((
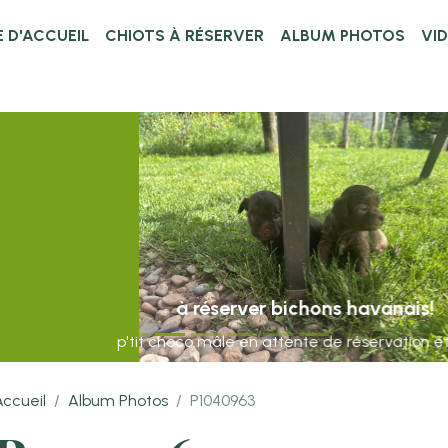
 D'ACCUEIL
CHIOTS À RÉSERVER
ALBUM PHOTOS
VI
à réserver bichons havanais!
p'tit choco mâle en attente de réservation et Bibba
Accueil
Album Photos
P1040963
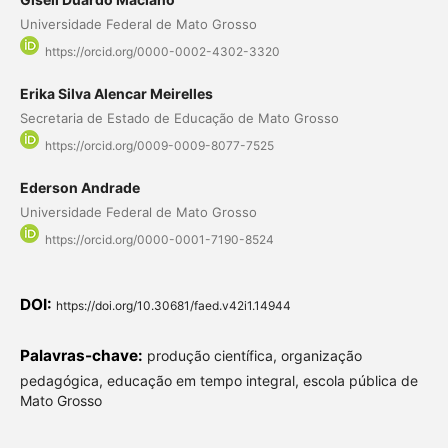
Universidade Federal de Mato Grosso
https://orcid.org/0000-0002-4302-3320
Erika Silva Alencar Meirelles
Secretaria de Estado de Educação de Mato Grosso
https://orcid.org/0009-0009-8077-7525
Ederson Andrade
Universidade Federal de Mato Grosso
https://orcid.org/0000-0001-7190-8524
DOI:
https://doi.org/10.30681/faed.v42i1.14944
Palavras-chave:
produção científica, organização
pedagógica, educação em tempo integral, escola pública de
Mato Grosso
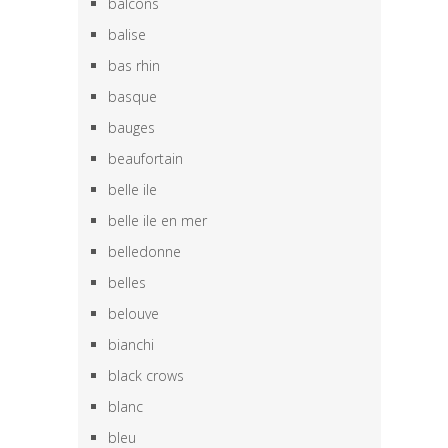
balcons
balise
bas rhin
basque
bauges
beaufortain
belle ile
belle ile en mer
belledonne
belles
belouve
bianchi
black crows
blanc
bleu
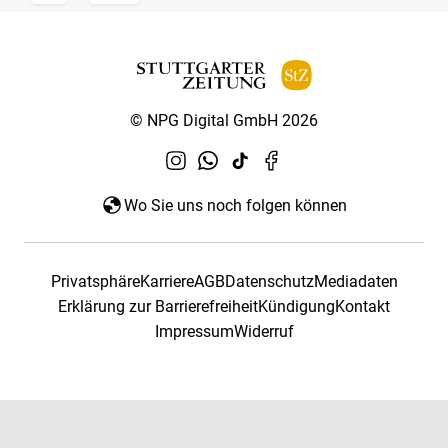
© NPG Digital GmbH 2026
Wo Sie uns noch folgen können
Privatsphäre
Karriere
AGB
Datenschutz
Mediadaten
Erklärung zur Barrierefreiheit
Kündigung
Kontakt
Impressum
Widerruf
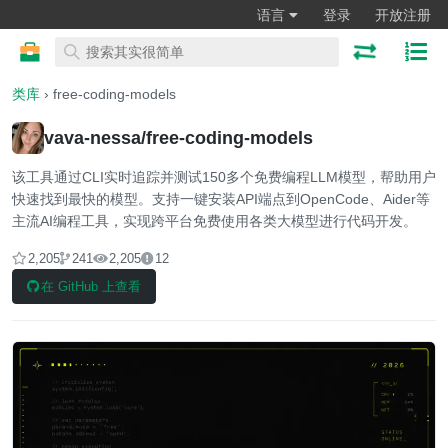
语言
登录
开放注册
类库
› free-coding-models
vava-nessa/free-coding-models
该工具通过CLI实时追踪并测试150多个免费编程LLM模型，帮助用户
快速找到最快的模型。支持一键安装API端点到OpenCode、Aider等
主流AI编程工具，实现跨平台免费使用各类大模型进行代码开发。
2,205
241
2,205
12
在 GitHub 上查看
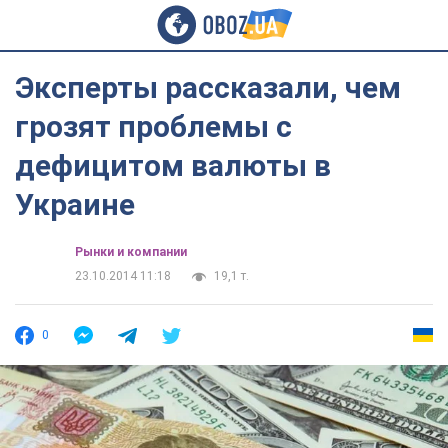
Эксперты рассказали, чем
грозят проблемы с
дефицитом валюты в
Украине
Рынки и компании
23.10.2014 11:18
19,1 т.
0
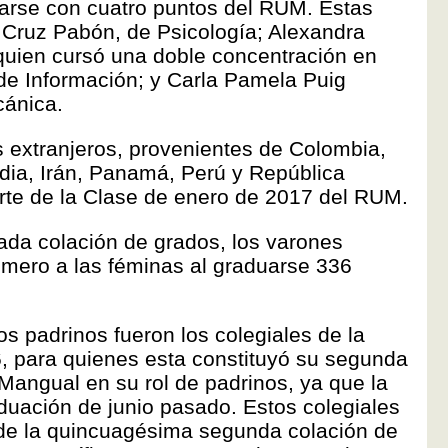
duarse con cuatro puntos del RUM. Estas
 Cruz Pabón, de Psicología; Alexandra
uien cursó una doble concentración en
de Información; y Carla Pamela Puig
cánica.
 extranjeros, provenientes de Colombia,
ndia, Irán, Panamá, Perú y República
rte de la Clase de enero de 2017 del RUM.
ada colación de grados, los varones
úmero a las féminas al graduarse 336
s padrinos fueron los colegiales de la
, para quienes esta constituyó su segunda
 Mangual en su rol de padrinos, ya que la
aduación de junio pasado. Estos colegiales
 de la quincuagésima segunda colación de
))
((
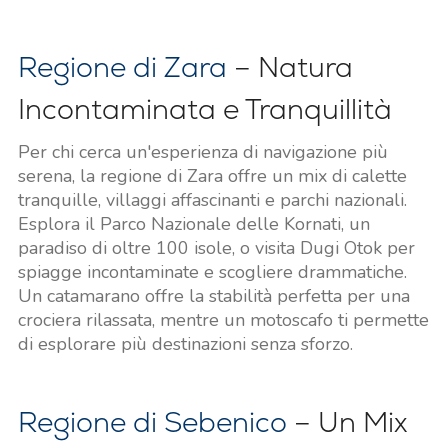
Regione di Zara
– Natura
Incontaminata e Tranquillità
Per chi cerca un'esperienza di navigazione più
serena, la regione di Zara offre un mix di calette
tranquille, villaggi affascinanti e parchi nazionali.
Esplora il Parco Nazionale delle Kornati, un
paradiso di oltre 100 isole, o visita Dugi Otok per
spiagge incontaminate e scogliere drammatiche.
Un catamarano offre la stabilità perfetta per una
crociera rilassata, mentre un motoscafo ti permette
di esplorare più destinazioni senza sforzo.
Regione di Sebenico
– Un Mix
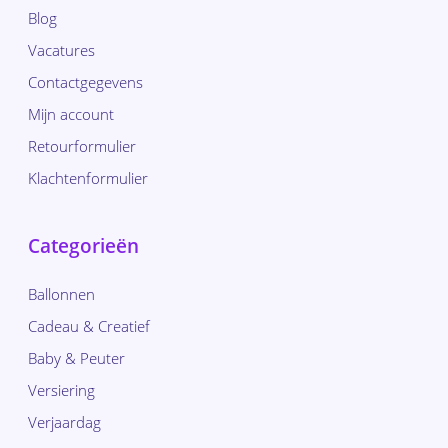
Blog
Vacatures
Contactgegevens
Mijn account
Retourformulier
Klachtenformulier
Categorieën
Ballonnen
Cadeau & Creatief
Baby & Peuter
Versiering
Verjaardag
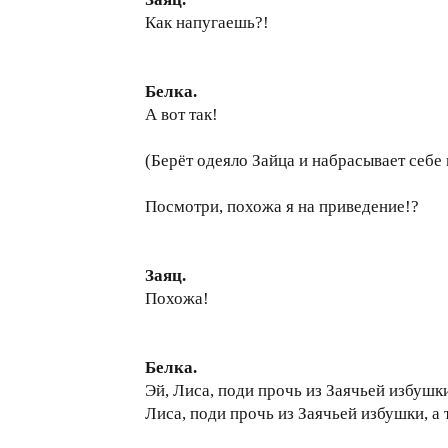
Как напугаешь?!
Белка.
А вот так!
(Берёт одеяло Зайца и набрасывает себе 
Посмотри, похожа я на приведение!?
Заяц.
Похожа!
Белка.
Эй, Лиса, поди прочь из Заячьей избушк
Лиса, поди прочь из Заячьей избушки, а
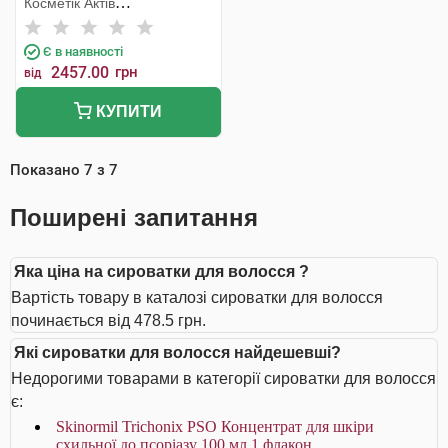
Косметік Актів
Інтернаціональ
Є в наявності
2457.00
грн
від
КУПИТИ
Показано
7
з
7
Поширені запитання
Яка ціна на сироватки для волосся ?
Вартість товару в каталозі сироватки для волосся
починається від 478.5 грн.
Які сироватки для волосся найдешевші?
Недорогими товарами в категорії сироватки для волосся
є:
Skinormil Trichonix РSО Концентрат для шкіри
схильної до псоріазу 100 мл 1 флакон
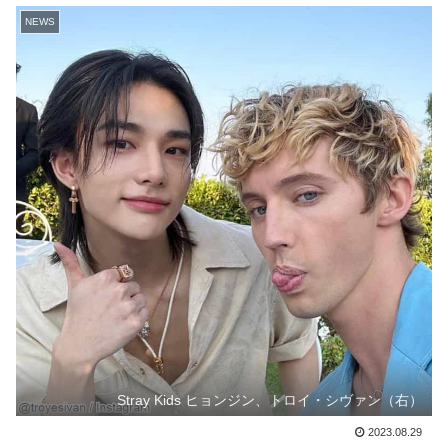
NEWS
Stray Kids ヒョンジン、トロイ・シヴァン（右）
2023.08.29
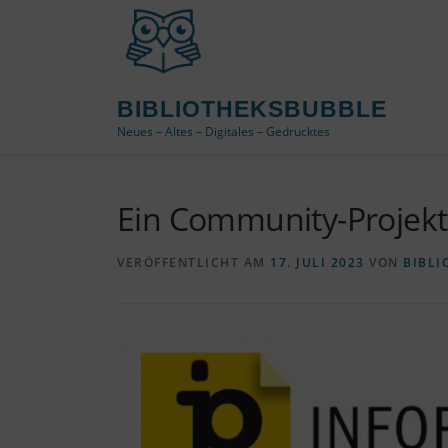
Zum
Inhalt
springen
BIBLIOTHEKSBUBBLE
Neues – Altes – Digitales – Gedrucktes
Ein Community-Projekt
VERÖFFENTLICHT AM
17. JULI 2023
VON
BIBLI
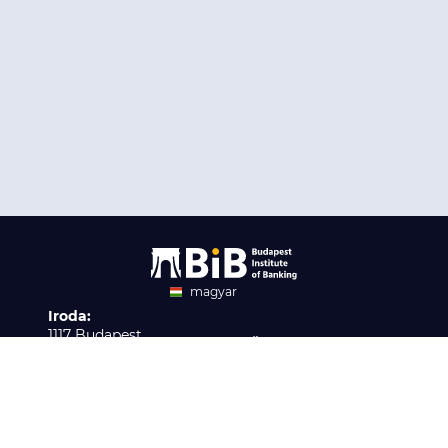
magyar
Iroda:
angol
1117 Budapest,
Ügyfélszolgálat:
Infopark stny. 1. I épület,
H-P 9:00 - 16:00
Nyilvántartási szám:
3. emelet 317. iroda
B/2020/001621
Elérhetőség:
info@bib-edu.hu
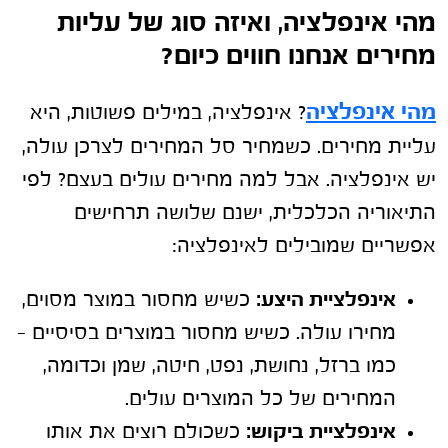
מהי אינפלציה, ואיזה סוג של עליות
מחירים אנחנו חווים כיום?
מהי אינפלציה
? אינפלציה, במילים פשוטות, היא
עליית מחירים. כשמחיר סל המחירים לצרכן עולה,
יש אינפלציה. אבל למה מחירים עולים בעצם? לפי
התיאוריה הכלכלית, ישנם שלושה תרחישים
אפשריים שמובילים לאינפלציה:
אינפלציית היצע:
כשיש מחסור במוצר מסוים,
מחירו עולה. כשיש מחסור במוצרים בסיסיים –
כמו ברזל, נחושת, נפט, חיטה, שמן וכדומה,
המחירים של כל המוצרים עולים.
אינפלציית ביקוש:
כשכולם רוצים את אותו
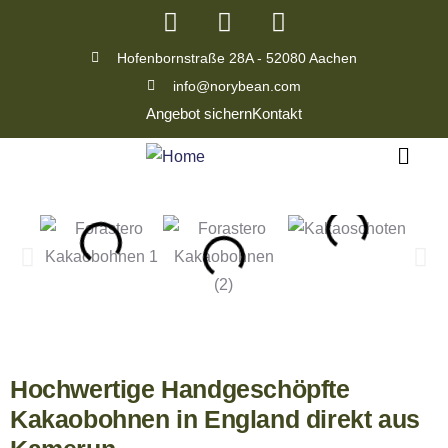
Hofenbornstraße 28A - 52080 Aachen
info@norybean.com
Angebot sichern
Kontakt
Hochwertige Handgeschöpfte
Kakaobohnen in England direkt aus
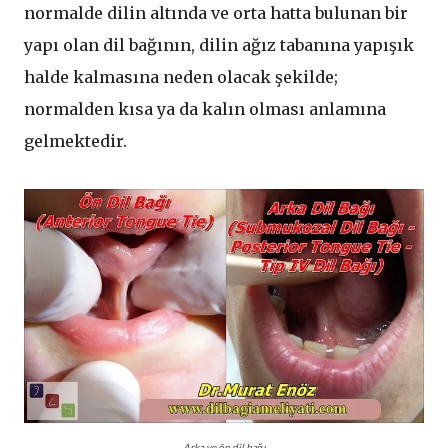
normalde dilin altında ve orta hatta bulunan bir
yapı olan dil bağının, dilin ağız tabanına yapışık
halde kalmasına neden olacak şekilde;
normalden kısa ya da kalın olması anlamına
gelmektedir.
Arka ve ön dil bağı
))
Counting only lines that hold the word "orcid", state how many there are in the data. Write the number alone.

3